O trabalho foi conduzido pela Companhia de Engenharia
Haiti, que pertence ao Exército
e conta com 150 profissionais
que integram o efetivo militar
brasileiro. A um custo de R$ 20
milhões, que serão reembolsados pela ONU, a empresa teve
seu maquinário renovado para
atuar na missão.
A via recuperada dá acesso ao
Ponto Forte 16, a base brasileira, um prédio que em outros
tempos servia como mercado
central de Cité Soleil, onde vivem 250 mil pessoas.
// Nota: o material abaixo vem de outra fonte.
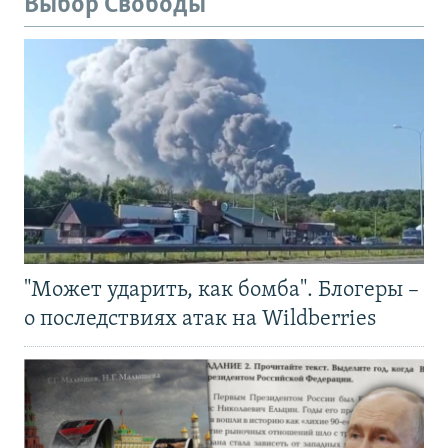
Выбор Свободы
"Может ударить, как бомба". Блогеры –
о последствиях атак на Wildberries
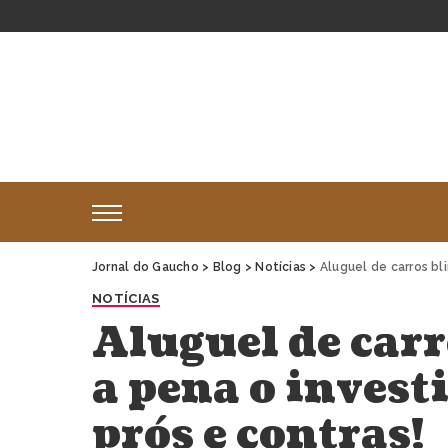
Jornal do Gaucho
>
Blog
>
Notícias
>
Aluguel de carros bl
NOTÍCIAS
Aluguel de carr
a pena o invest
prós e contras!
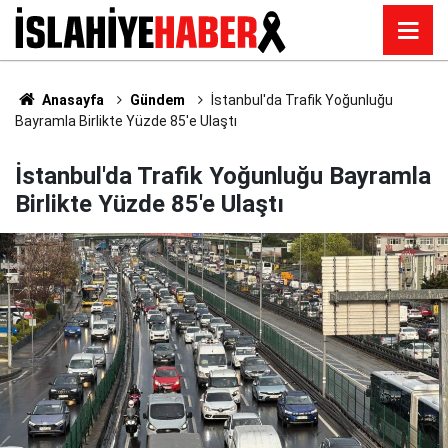
Anasayfa
Gündem
İstanbul'da Trafik Yoğunluğu
Bayramla Birlikte Yüzde 85'e Ulaştı
İstanbul'da Trafik Yoğunluğu Bayramla
Birlikte Yüzde 85'e Ulaştı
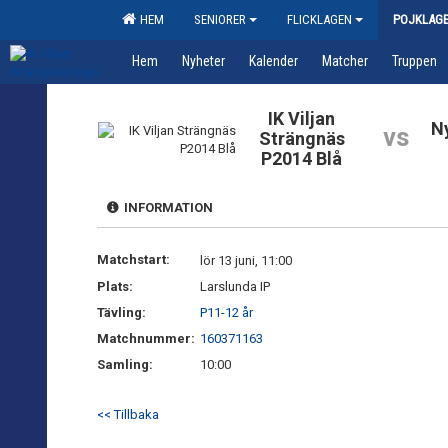
HEM
SENIORER
FLICKLAGEN
POJKLAG
Hem
Nyheter
Kalender
Matcher
Truppen
IK Viljan
N
vs
Strängnäs
P2014 Blå
INFORMATION
Matchstart:
lör 13 juni, 11:00
Plats:
Larslunda IP
Tävling:
P11-12 år
Matchnummer:
160371163
Samling:
10:00
<< Tillbaka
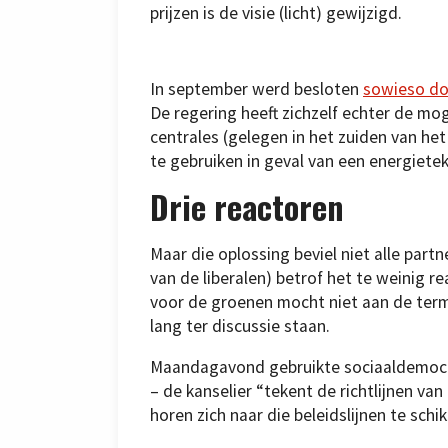
prijzen is de visie (licht) gewijzigd.
In september werd besloten
sowieso do
De regering heeft zichzelf echter de m
centrales (gelegen in het zuiden van h
te gebruiken in geval van een energieteko
Drie reactoren
Maar die oplossing beviel niet alle partn
van de liberalen) betrof het te weinig 
voor de groenen mocht niet aan de term
lang ter discussie staan.
Maandagavond gebruikte sociaaldemocrat
– de kanselier “tekent de richtlijnen van
horen zich naar die beleidslijnen te sc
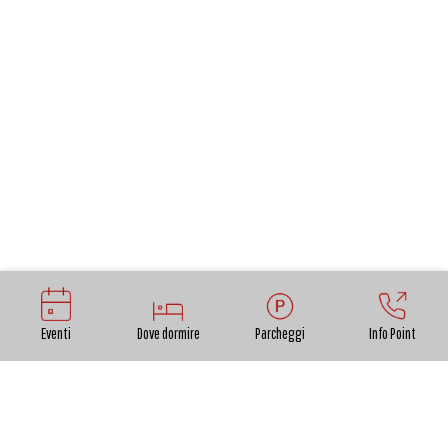
Eventi
Dove dormire
Parcheggi
Info Point
INDIRIZZO: via dei Sandroni, Altopascio
INFO: tel. 349 434 0393 -
wwflucca@virgilio.it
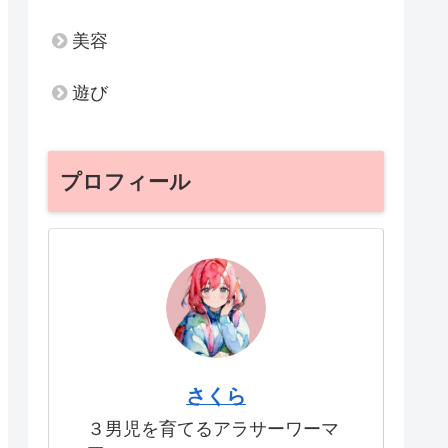
美容
遊び
プロフィール
さくら
３男児を育てるアラサーワーマ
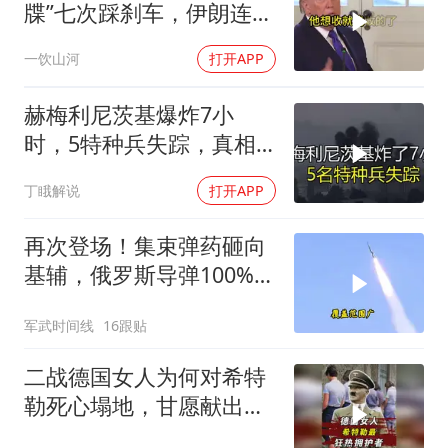
牒”七次踩刹车，伊朗连谈
都不认，这出戏到底演给
一饮山河
打开APP
谁看
赫梅利尼茨基爆炸7小
时，5特种兵失踪，真相
远超想象
丁睋解说
打开APP
再次登场！集束弹药砸向
基辅，俄罗斯导弹100%突
防，乌克兰进入0拦截时
军武时间线
16跟贴
代！
二战德国女人为何对希特
勒死心塌地，甘愿献出一
切？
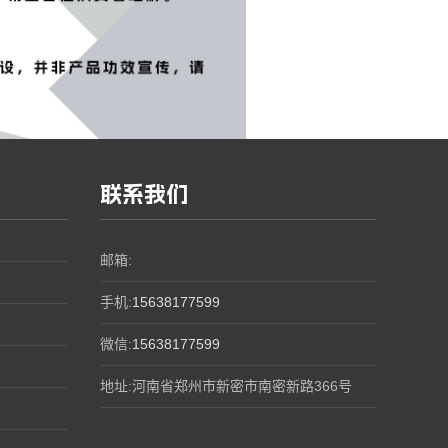
联系我们
邮箱:
手机:
15638177599
微信:
15638177599
地址:河南省郑州市新密市南密新路366号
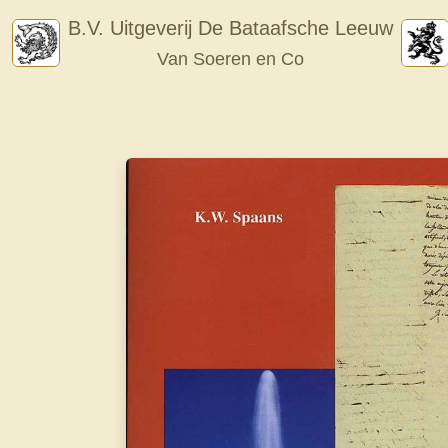
Skip
B.V. Uitgeverij De Bataafsche Leeuw
to
Van Soeren en Co
content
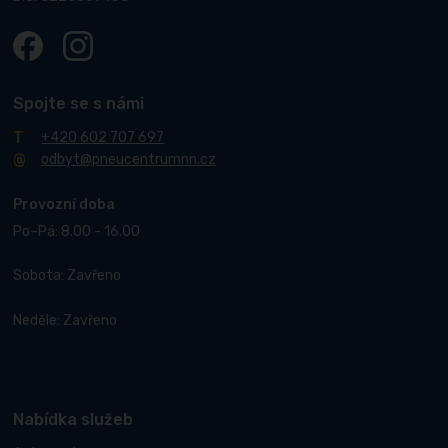
Spojte se s námi
+420 602 707 697
odbyt@pneucentrumnn.cz
Provozní doba
Po–Pá: 8.00 - 16.00
Sobota: Zavřeno
Neděle: Zavřeno
Nabídka služeb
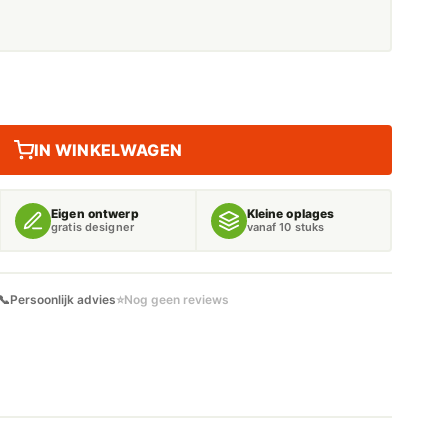
IN WINKELWAGEN
Eigen ontwerp
Kleine oplages
gratis designer
vanaf 10 stuks
📞
Persoonlijk advies
⭐
Nog geen reviews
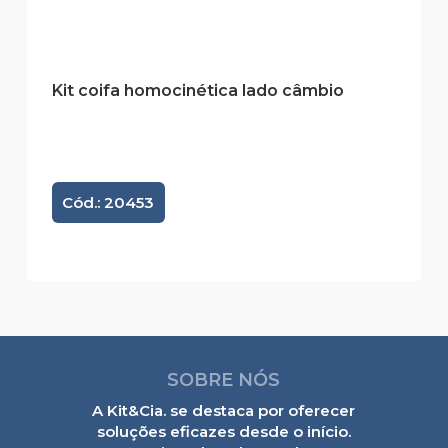
Kit coifa homocinética lado câmbio
Cód.: 20453
SOBRE NÓS
A Kit&Cia. se destaca por oferecer
soluções eficazes desde o início.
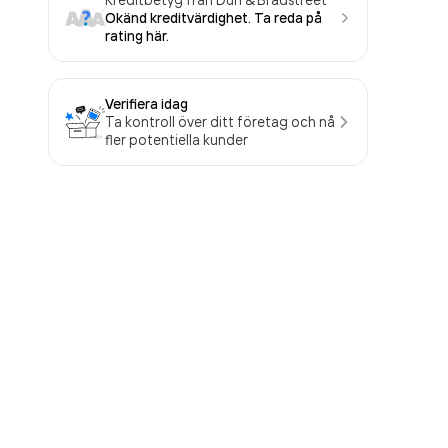
Okänd kreditvärdighet. Ta reda på
rating här.
Verifiera idag
Ta kontroll över ditt företag och nå
fler potentiella kunder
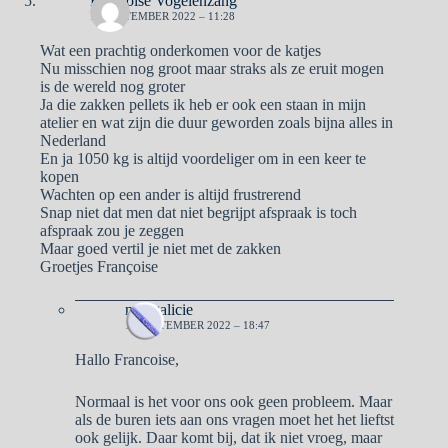
Francoise Vogelenzang
16 SEPTEMBER 2022 – 11:28
Wat een prachtig onderkomen voor de katjes
Nu misschien nog groot maar straks als ze eruit mogen
is de wereld nog groter
Ja die zakken pellets ik heb er ook een staan in mijn
atelier en wat zijn die duur geworden zoals bijna alles in
Nederland
En ja 1050 kg is altijd voordeliger om in een keer te
kopen
Wachten op een ander is altijd frustrerend
Snap niet dat men dat niet begrijpt afspraak is toch
afspraak zou je zeggen
Maar goed vertil je niet met de zakken
Groetjes Françoise
naargalicie
16 SEPTEMBER 2022 – 18:47
Hallo Francoise,
Normaal is het voor ons ook geen probleem. Maar
als de buren iets aan ons vragen moet het het lieftst
ook gelijk. Daar komt bij, dat ik niet vroeg, maar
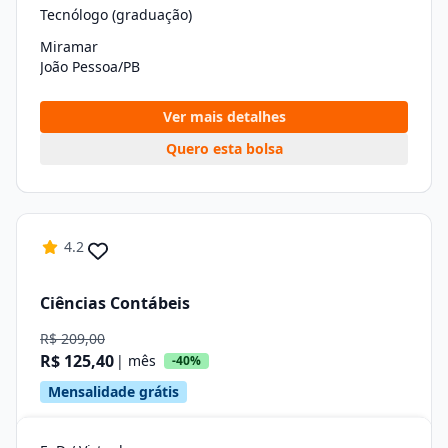
Tecnólogo (graduação)
Miramar
João Pessoa/PB
Ver mais detalhes
Quero esta bolsa
4.2
Ciências Contábeis
R$ 209,00
R$ 125,40
| mês
-40%
Mensalidade grátis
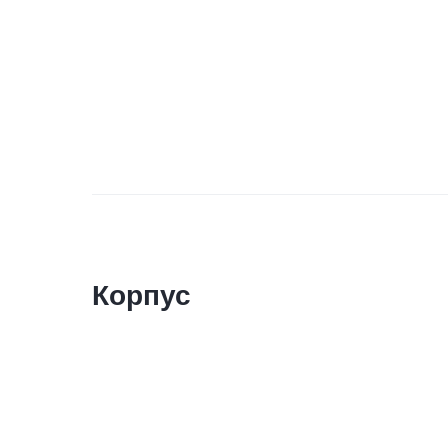
Корпус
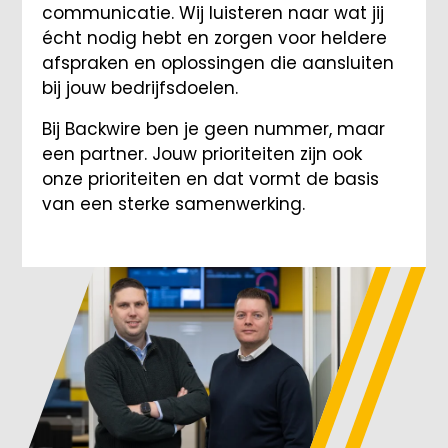
communicatie. Wij luisteren naar wat jij
écht nodig hebt en zorgen voor heldere
afspraken en oplossingen die aansluiten
bij jouw bedrijfsdoelen.
Bij Backwire ben je geen nummer, maar
een partner. Jouw prioriteiten zijn ook
onze prioriteiten en dat vormt de basis
van een sterke samenwerking.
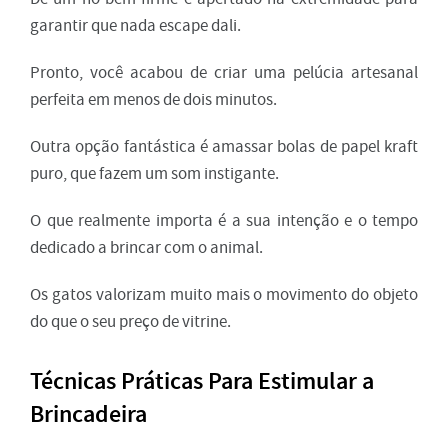
garantir que nada escape dali.
Pronto, você acabou de criar uma pelúcia artesanal
perfeita em menos de dois minutos.
Outra opção fantástica é amassar bolas de papel kraft
puro, que fazem um som instigante.
O que realmente importa é a sua intenção e o tempo
dedicado a brincar com o animal.
Os gatos valorizam muito mais o movimento do objeto
do que o seu preço de vitrine.
Técnicas Práticas Para Estimular a
Brincadeira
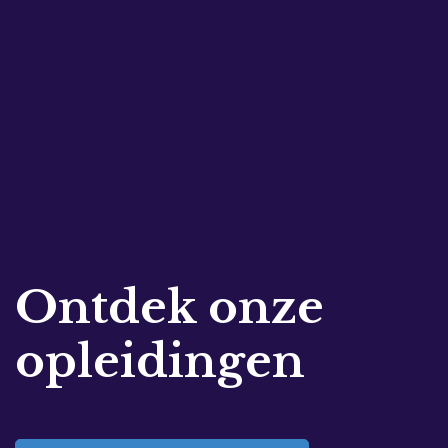
Ontdek onze
opleidingen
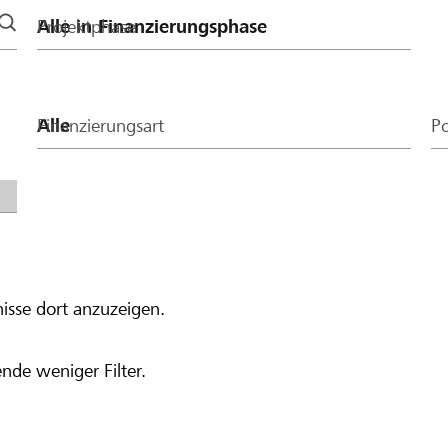
Projektphase
Finanzierungsart
Po
isse dort anzuzeigen.
nde weniger Filter.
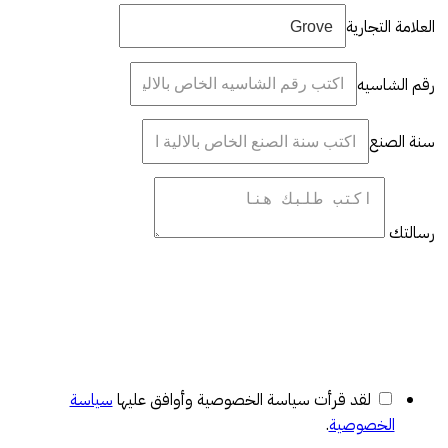
العلامة التجارية
رقم الشاسيه
سنة الصنع
رسالتك
لقد قرأت سياسة الخصوصية وأوافق عليها
سياسة
الخصوصية
.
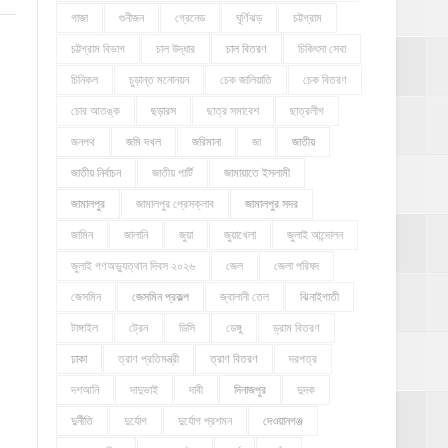
গাজা
গুনীজন
গ্রেনেড
ঘূর্ণিঝড়
চট্টগ্রাম
চট্টগ্রাম বিভাগ
চাল উদ্ধার
চাল বিতরণ
চিকিৎসা সেবা
চিনিকল
চুড়ান্ত মনোনয়ন
চেক জালিয়াতি
চেক বিতরণ
চোর আতঙ্ক
ছড়ারস
ছাত্র সমাবেশ
ছাত্রলীগ
জনপথ
জমি দখল
জরিমানা
জা
জাতীয়
জাতীয় নির্বাচন
জাতীয় পার্টি
জামায়াতে ইসলামী
জামালপুর
জামালপুর প্রেসক্লাব
জামালপুর সদর
জামিন
জালানি
জুয়া
জুয়াখেলা
জুলাই আন্দোলন
জুলাই গণঅভ্যুত্থান দিবস ২০২৬
জেল
জেলা পরিষদ
জেসমিন
জেসমিন প্রকল্প
জ্বালানী তেল
ঝিনাইগাতী
টাঙ্গাইল
ট্রেন
ডিসি
ডেঙ্গু
ড্রাম বিতরণ
ঢাকা
ত্রাণ প্রতিমন্ত্রী
ত্রাণ বিতরণ
দরপত্র
দশআনি
দাদুভাই
দাবী
দিনাজপুর
দুদক
দুর্নীতি
দুর্যোগ
দুর্যোগ প্রশমন
দেওয়ানগঞ্জ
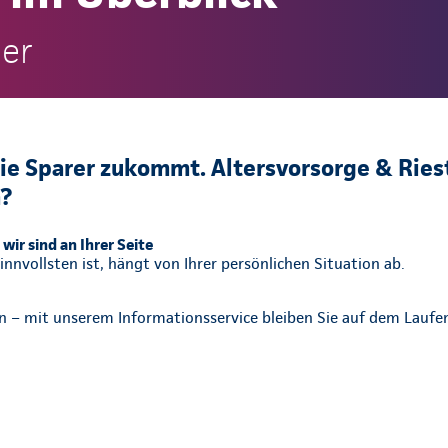
ler
ie Sparer zukommt. Altersvorsorge & Ries
m?
wir sind an Ihrer Seite
nnvollsten ist, hängt von Ihrer persönlichen Situation ab.
en – mit unserem Informationsservice bleiben Sie auf dem Lauf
Seguindo a linha "conquistar
corações e mentes haitianos",
as tropas brasileiras se preparam para dois outros projetos
de repercussão social na favela.
Vão iluminar a praça central e
recuperar a principal escola da
favela, atualmente fechada.
Os muros e casas de alvenaria
-madeira é artigo de luxo no
Haiti- abrigam, além de miseráveis ou subempregados, gangues armadas e violentas que se
digladiam entre si. Em dezembro, segundo contabilidade oficial do Exército, houve 10 mil
disparos em um único dia na favela -as gangues fizeram barulho para marcar a morte do líder Emmanuel Wilmer.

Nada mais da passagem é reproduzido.